Here is the thing about nothing. Two weeks ago I had nothing to order because everything was closed. This week I had nothing to order because nothing was missing. It’s the same word. It’s a different Mm.
“Mm,” Wanda agreed, the good kind.
So we gave the whole session to the usual. I was prepared. I had bought birdseed with my own money, which is a strange purchase for a girl whose bird is a pencil, and the cashier and I both knew it. The sparrow came out at 4:03 and stayed out. It ate some of the seed, or moved it around convincingly. Where the seed goes is not my department.
“Attendance at the Tuesday club remains steady at two,” I said, watching it. “Three if you count the sparrow.”
“We count the sparrow,” Wanda said.
The timer rang at 4:20. The sparrow became a pencil. Wanda stood and buttoned her cardigan, and I got ready to walk her out.
But she did not go to the door. She went to her bag.
I have seen Wanda’s bag every Tuesday for six weeks. It is brown and sensible and it has never once surprised me, which I would have told you was the whole point of Wanda, back when I knew less. She reached in with both arms and took out a coil of rope.
Not clothesline. Rope rope. The color of good weather, with two worn wooden handles, and it hummed a little, in that language I felt in my back teeth.
“This is Class A rope, dear,” Wanda said. “I’ve been saving it.”
“For what?”
“This.”
She paid it out across the kitchen floor, and said one word to it, and the rope shivered once, all down its length, like a dog shaking off a lake.
“It’s a jump rope,” she said. “Double-dutch length. It needs two to turn it before anybody jumps at all, so it’s no good to a girl alone, and it’s no good to a girl who wants to be alone in a crowd, either. And it is always exactly long enough. Six jumpers, it makes room. Sixteen, it makes room.”
“What’s the cap?”
“There’s no maximum, dear. That’s the point.”
I checked the statutes, because I am fluent now. “Is that allowed?”
“It doesn’t touch a heart. It just makes room.”
I picked up one handle. The wood was warm, like it had been holding somebody’s hand for forty years, which, I found out later, it had.

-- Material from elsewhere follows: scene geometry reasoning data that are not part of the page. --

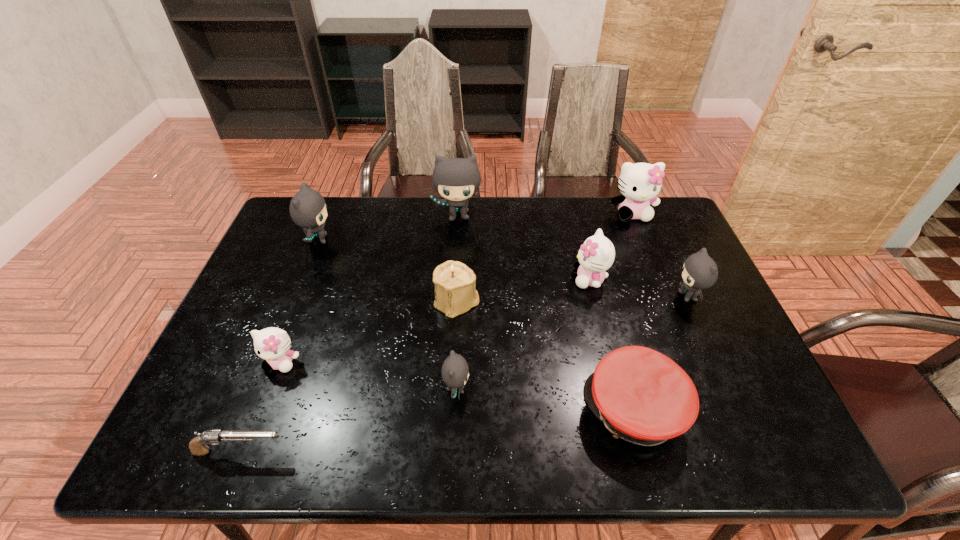 Find the location of `the nearest white kitten`. the nearest white kitten is located at coordinates (273, 344).

Identify the location of the smallest gray kitten. Image resolution: width=960 pixels, height=540 pixels. (455, 371).

I want to click on cap, so click(x=642, y=396).

Where is `gun`? gun is located at coordinates (198, 446).

At what (x,y) coordinates should I click in order to perform the action: click on free space located 0.140m on the front-facing side of the biggest gray kitten. Please return your answer as a coordinate pair (x, y). The height and width of the screenshot is (540, 960). Looking at the image, I should click on (456, 256).

At what (x,y) coordinates should I click in order to perform the action: click on free region located 0.100m on the front-facing side of the farthest white kitten. Please return your answer as a coordinate pair (x, y). The image size is (960, 540). Looking at the image, I should click on (644, 245).

Where is `vacant area situated 0.270m on the front-facing side of the second biggest gray kitten`? This screenshot has height=540, width=960. vacant area situated 0.270m on the front-facing side of the second biggest gray kitten is located at coordinates (420, 240).

Find the location of a particular element. This screenshot has height=540, width=960. free space located 0.060m on the front-facing side of the second smallest white kitten is located at coordinates (552, 279).

The height and width of the screenshot is (540, 960). I want to click on free spot located 0.350m on the front-facing side of the second smallest white kitten, so [452, 279].

At what (x,y) coordinates should I click in order to perform the action: click on vacant space located 0.310m on the front-facing side of the second smallest white kitten. Please return your answer as a coordinate pair (x, y). The image size is (960, 540). Looking at the image, I should click on (466, 279). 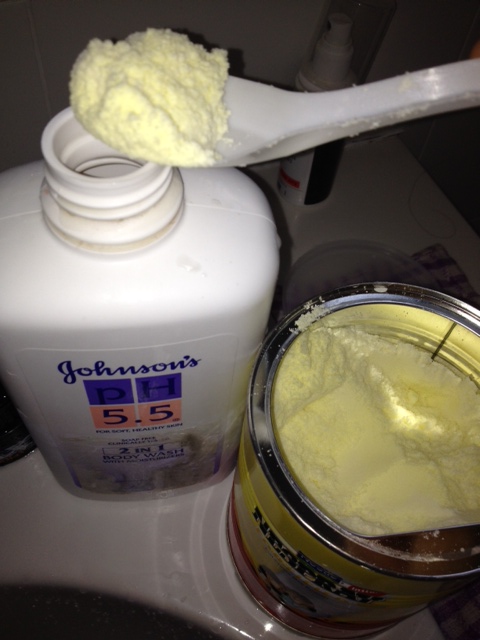 Identify the location of spoon. The image size is (480, 640). (302, 116). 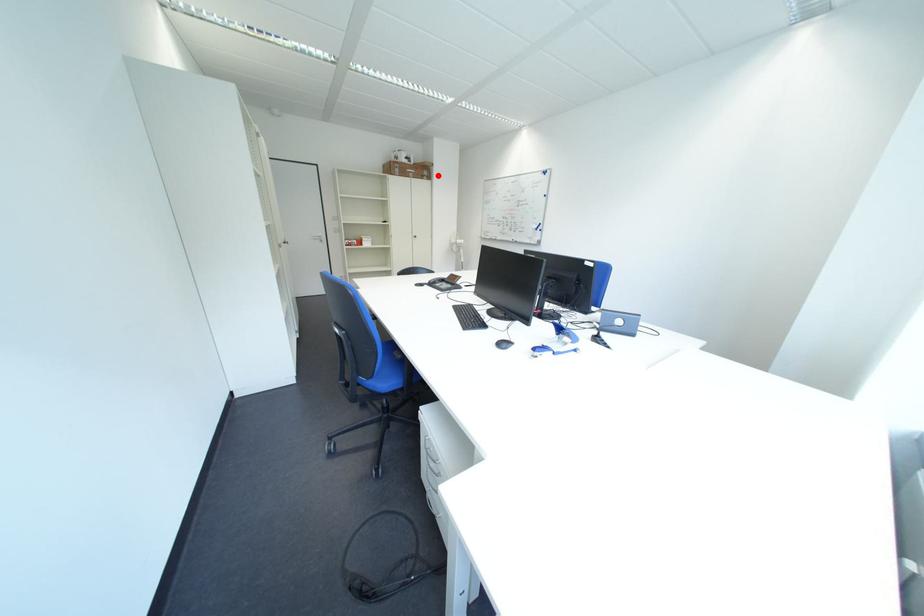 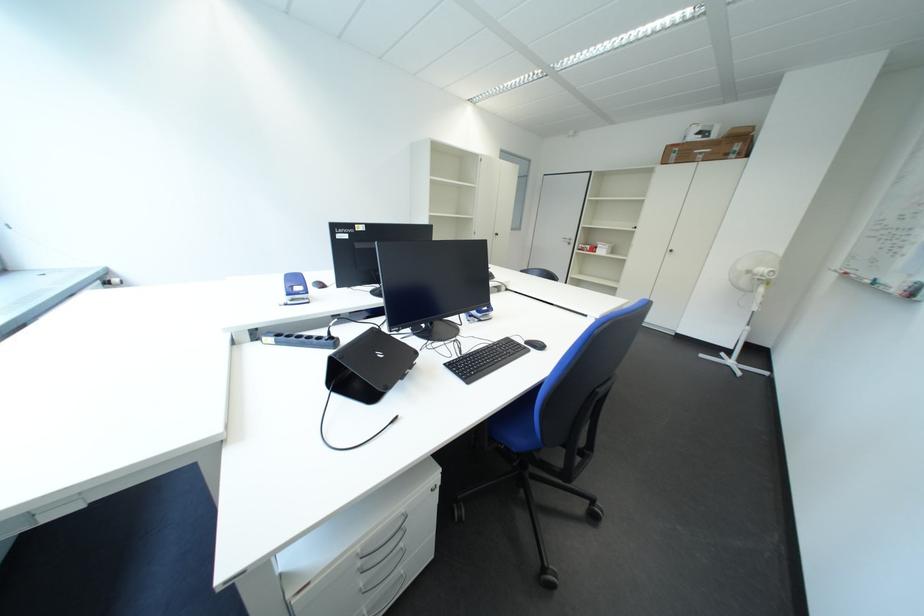 Question: I am providing you with two images of the same scene from different viewpoints. Given a red point in image1, look at the same physical point in image2. Is it:

Choices:
 (A) Closer to the viewpoint
 (B) Farther from the viewpoint

Answer: (B) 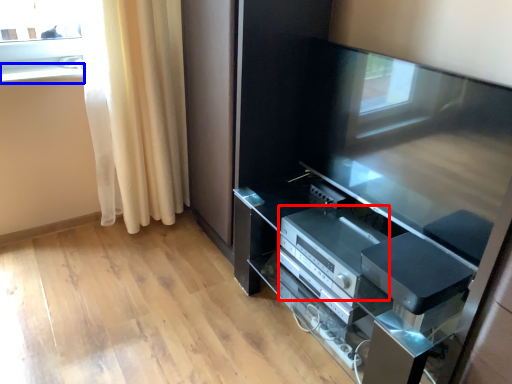 Question: Among these objects, which one is nearest to the camera, appliance (highlighted by a red box) or window sill (highlighted by a blue box)?

Choices:
 (A) appliance
 (B) window sill

Answer: (A)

“What are the requirements?” I asked, out of habit, and I heard the question the way you see a step too late, and I would have taken it back, but Wanda was already answering.
“It’s a rope, dear.”
She put on her coat. I looked at her pad, sitting closed on the table, and something was off about the whole transaction, and then I found it.
“No receipt?”
“It’s not an order.”
At the door she paused, one hand on the frame, the way she does.
“Same time next week, June,” she said.
“It’s on my calendar,” I said. “It’s the only thing on my calendar that has never moved.”
Wanda said, “Mm.” Then she went down the walk, and I watched her go from the doorway, and she did not look back, and I have decided that she knew I was watching anyway, every three feet.
The rope is in my backpack for tomorrow. A rope that size needs two turners and at least one jumper, and I own one rope and one self, so recess is going to require other people, which I believe is the design. I did the math. It works out.